Our working waterfront is one more way that Santa Barbara amazingly pulls off a timeless authenticity that is matched by few American coastal cities. You may not realize that our small but mighty fishing fleet brings in the most diverse array of seafood of anywhere on the West Coast, maybe even the country. The Santa Barbara Channel and it’s Islands provides a breadbasket of seafood, with harvest strictly managed for environmental sustainability.
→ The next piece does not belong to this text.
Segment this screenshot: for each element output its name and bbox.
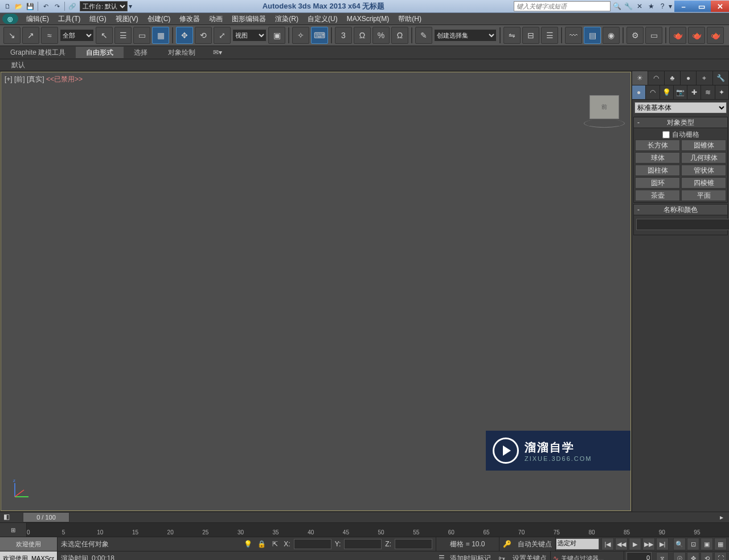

The Channel is an oceanographic transition zone where the cold waters north of Point Conception mix with the warm waters of Southern California, resulting in a complex system of water currents and a diversity of northern and southern ocean species. More than 50 species are harvested here in total! Roughly 100 small-boat fishermen working out of the Santa Barbara harbor catch 6-10 million pounds of seafood annually, bringing in $30 million in economic benefit to the local community.
Thanks to a tipping point in food culture, there is a new wave of understanding of how critical it is to support local food production, reduce food miles, find eco-friendly protein and fair-trade supply. Eating local seafood is an integral part of achieving all of these things, and critical to keeping our working waterfront thriving.
Want more local Seafood?
Ask for local seafood in your grocery store and restaurants, and call them on it when they try to pass off imported seafood as local, which is unfortunately not always easy to do. To get the freshest catch and best prices, along with great prep tips and recipes, visit the Saturday Fisherman’s Market, 7am – 11am out on the Commercial Pier (opposite Brophy’s). The Santa Barbara Fish Market also has a variety of local items, 7 days a week, and supplies local seafood to Lazy Acres, Whole Foods and a few other grocery stores.
Many items are only available at certain times of year, but rockfish, halibut, black cod, spot prawn and several types of crab are mainstays year round. Summer and fall see the biggest hauls of white sea bass, tuna, squid, and anchovy. Winter brings spiny lobster, swordfish, sardines, ridgeback shrimp, and the best urchin. Santa Barbara is also home to eco-friendly farming of oysters, mussels and abalone.